First lady Jill Biden teed up President Biden’s joint address to Congress with a “virtual reception” showcasing people inspired by the new administration’s vision for the nation.
The pomp and circumstance that usually surrounds a president’s first national address was scaled back due to coronavirus limitations, and the viewing box typically reserved for first ladies and their guests didn’t make the cut.
Forced to get creative, Mrs. Biden shared the virtual stage with a group that included a “Dreamer,” a gun-control advocate, and a transgender teen.
The event kicked off with Mrs. Biden assuring her guests that Mr. Biden has been fighting for them with a sense of urgency over the first 100 days of his presidency.
“From getting the virus under control to common sense gun safety control, for making sure students have the broadband they need to learn, to defending LGBTQ rights, he knows these are not just issues to be debated or polled, they are the challenges that shape your lives, the things that keep you up at night,” Mrs.
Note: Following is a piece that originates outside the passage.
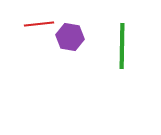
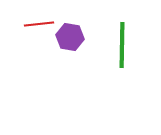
green line: moved 1 px up
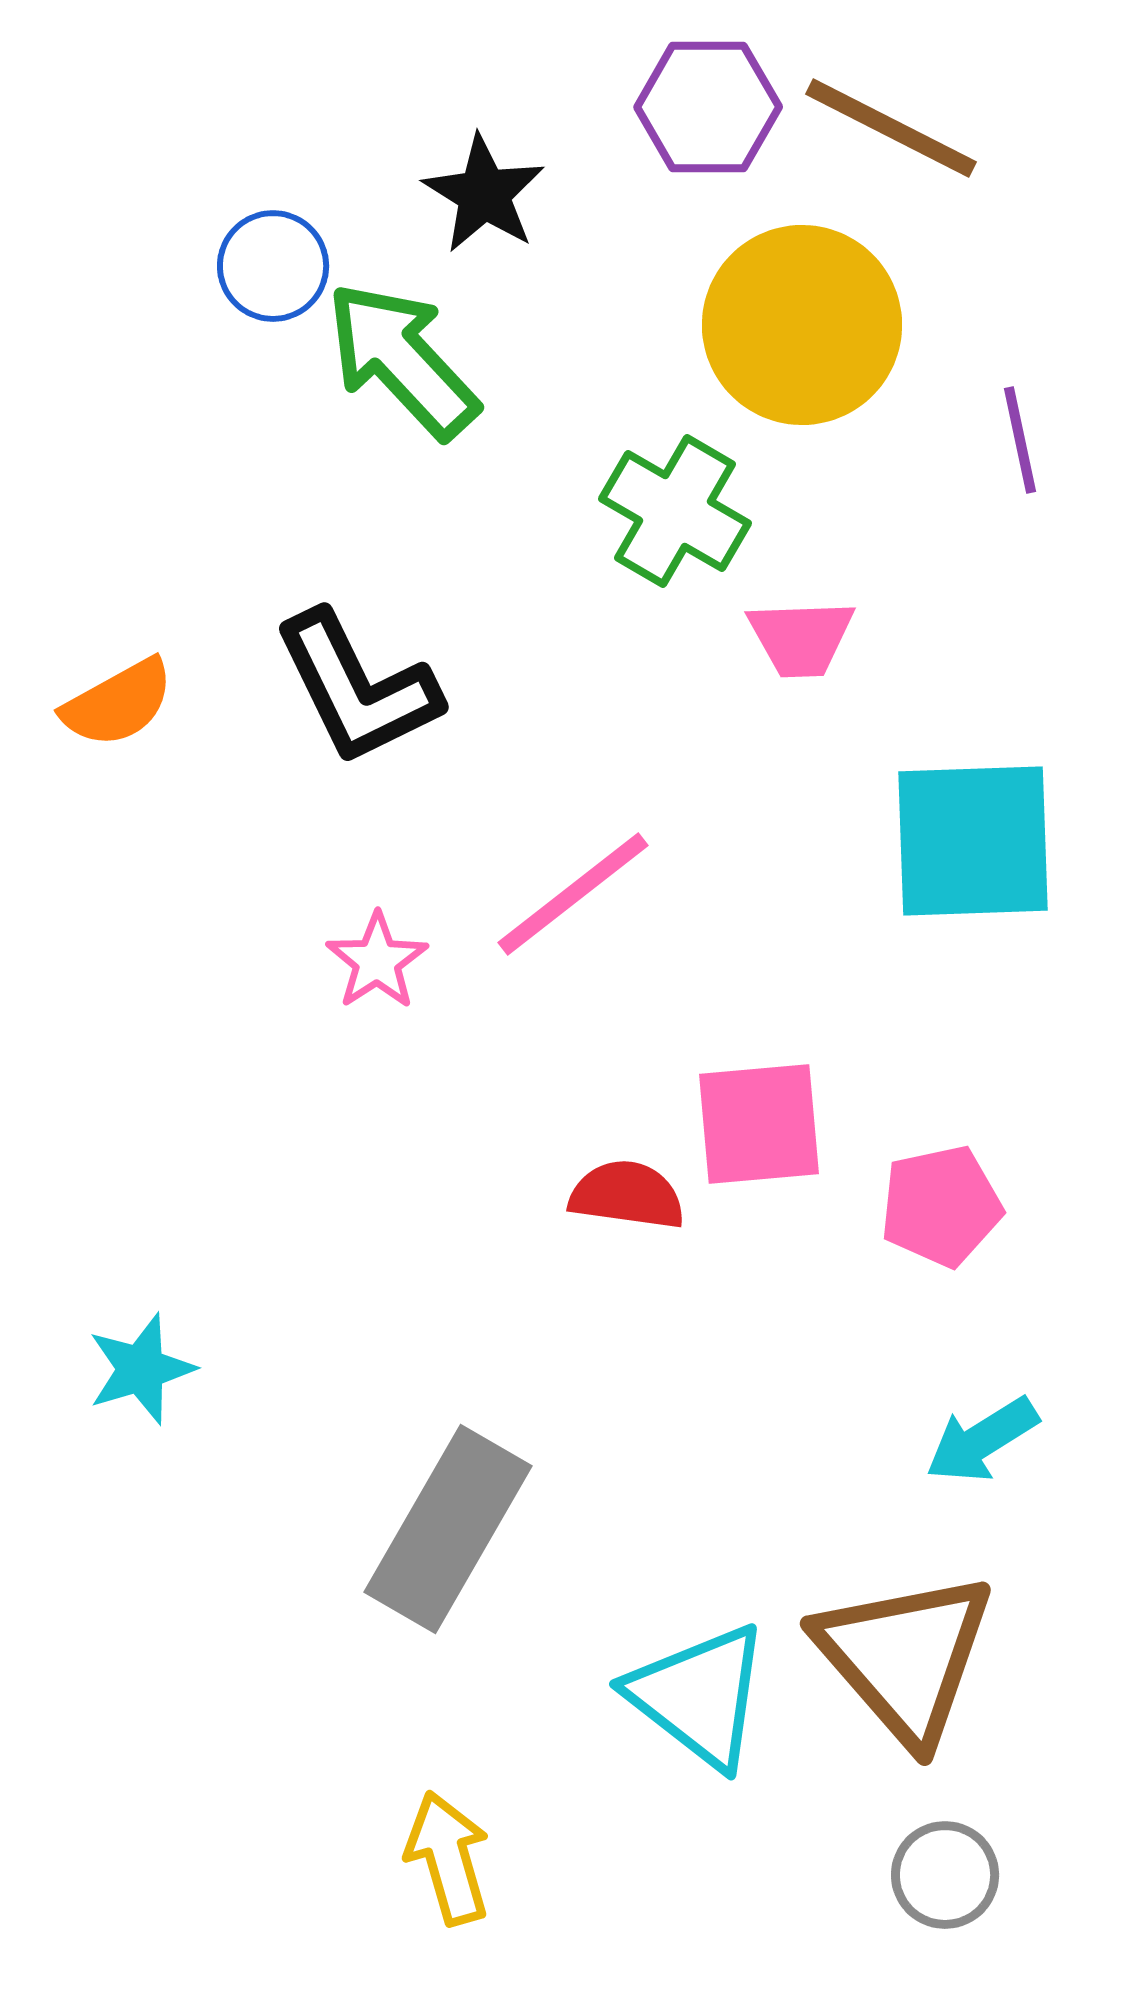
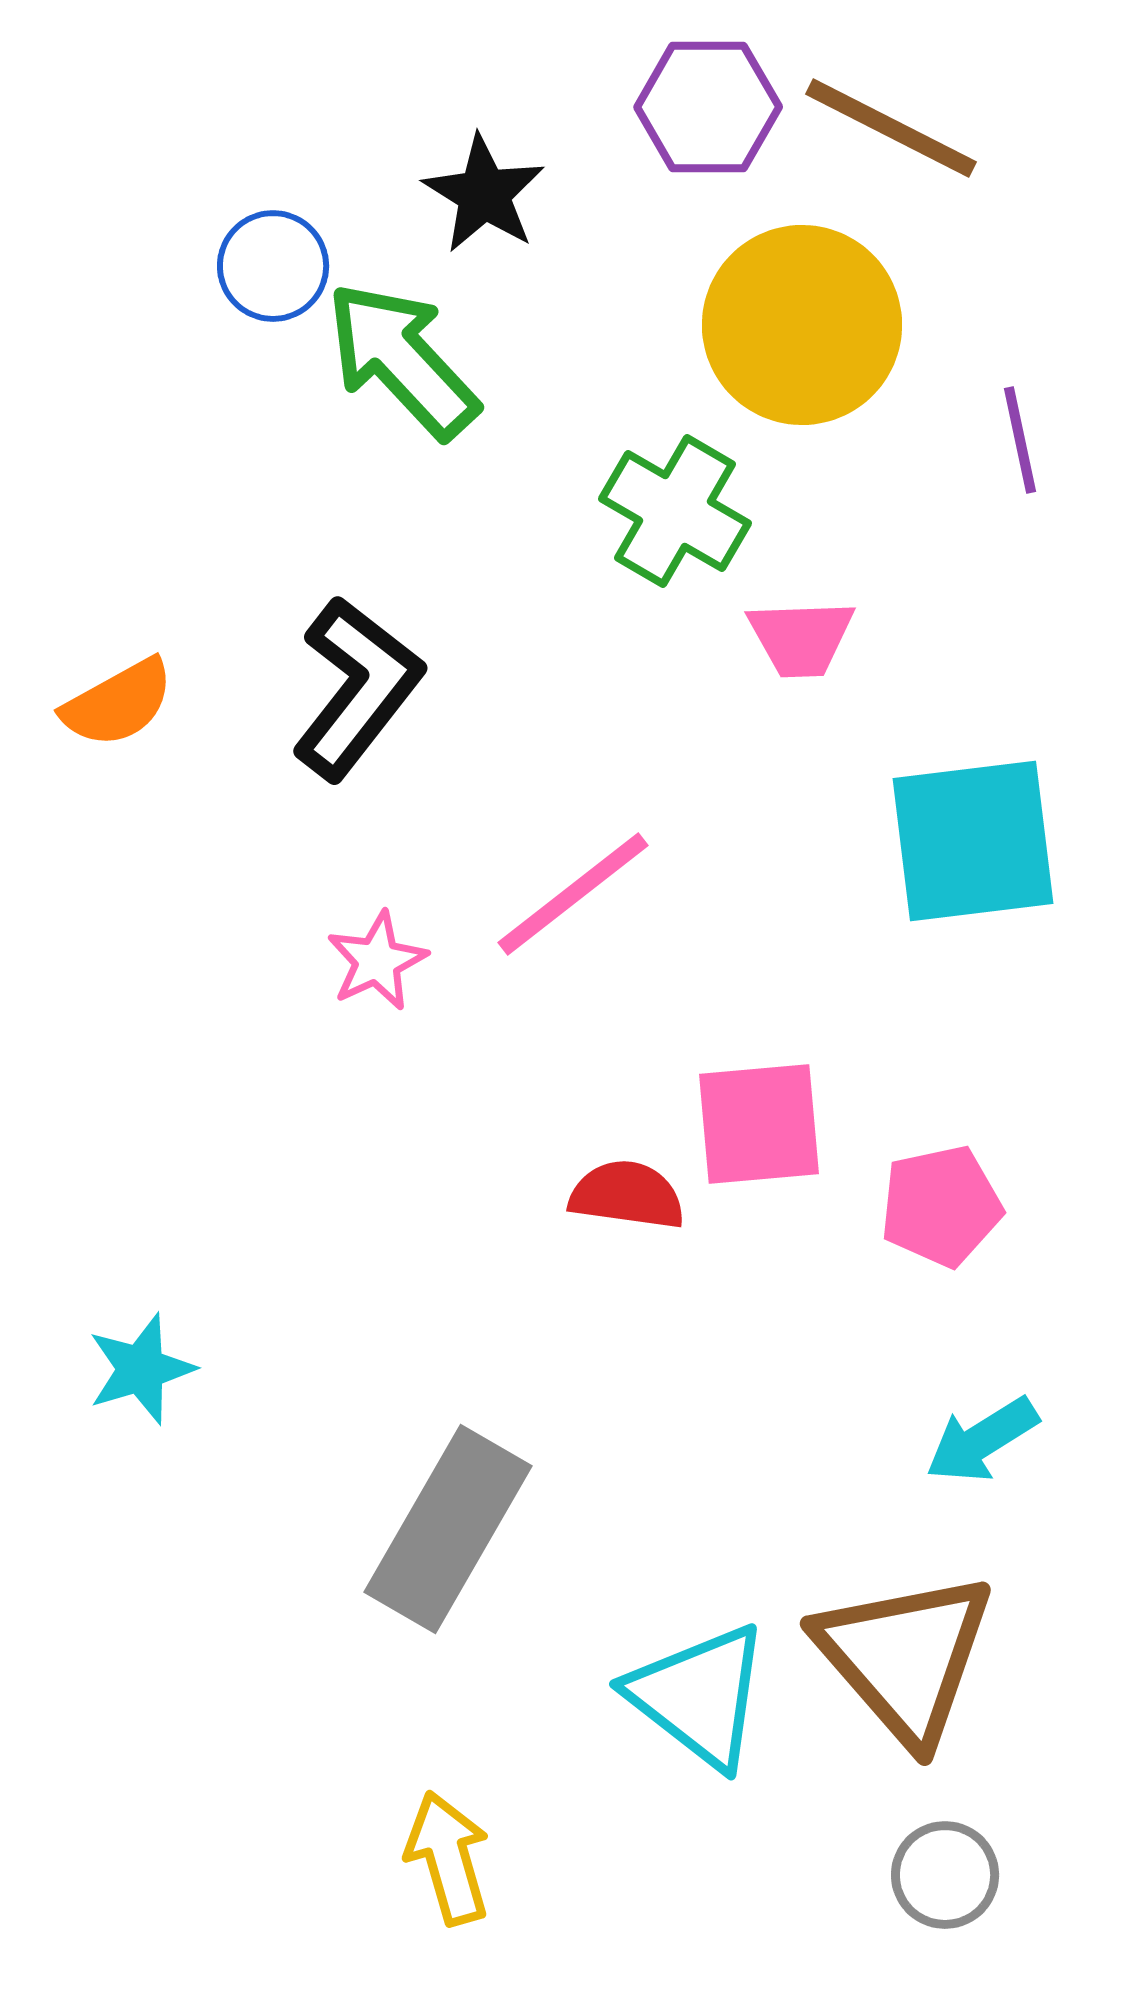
black L-shape: rotated 116 degrees counterclockwise
cyan square: rotated 5 degrees counterclockwise
pink star: rotated 8 degrees clockwise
Biden said. “He knows you are counting on him for real solutions and you can’t wait.”
The guest list has traditionally been a way for a first lady to put an imprint on a joint address by sending a message about the administration’s plans and priorities.
At her husband’s first address to a joint session of Congress, former first lady Melania Trump hosted the wife of late Supreme Court Justice Antonin Scalia, relatives of victims of crimes committed by illegal immigrants, and the daughter of a health-care start-up founder.
Ms. Biden’s guest list featured: Javier Quiroz, a DACA recipient and nurse; Maria-Isabel Ballivian, executive director of Annandale Christian Community For Action Child Development Center; Tatiana Washington, anti-gun advocate; Stella Keating, the first transgender teen to testify before the U.S. Senate; and Theron Rutyna, IT director for the Red Cliff Band of Lake Superior Chippewa.
Ms. Quiroz told Mrs. Biden he was born in Mexico and that his parents had brought him into the United States around age 3 in search of a better life.
The Deferred Action for Childhood Arrivals (DACA) program that the Obama-Biden administration established in 2012 allowed him to land his nursing job and work on the frontline of the coronavirus at Houston Methodist hospital, he said.
“It has been challenging — especially with the previous administration. But DACA has given me all sorts of opportunities and I hope I can continue being in this country as a productive member of society because there is still a lot of work to do during this pandemic,” he said.
One by one the guests in the virtual session praised the Biden administration for sharing their vision on education, gun violence, human rights, and expanding broadband internet.
“I am so inspired by the president’s commitment to all LGBTQ Americans, including his support of the Equality Act,” Ms. Keating said. “Finally to hear President Biden say all human beings should be treated with respect and dignity and should be able to live without fear no matter who they are or who they love told me that I am valued, that I matter and that I belong.”
“This gives me hope and more importantly it gets me excited about the future,” she said.
Ms. Washington thanked the White House for sliding $5 billion for gun violence prevention into the American Jobs Plan, and Mr. Rutyna said the administration’s efforts to invest more in broadband to Indian reservations across the country is a game-changer.
“This administration is just committed to getting broadband across this nation,” Mrs. Biden said.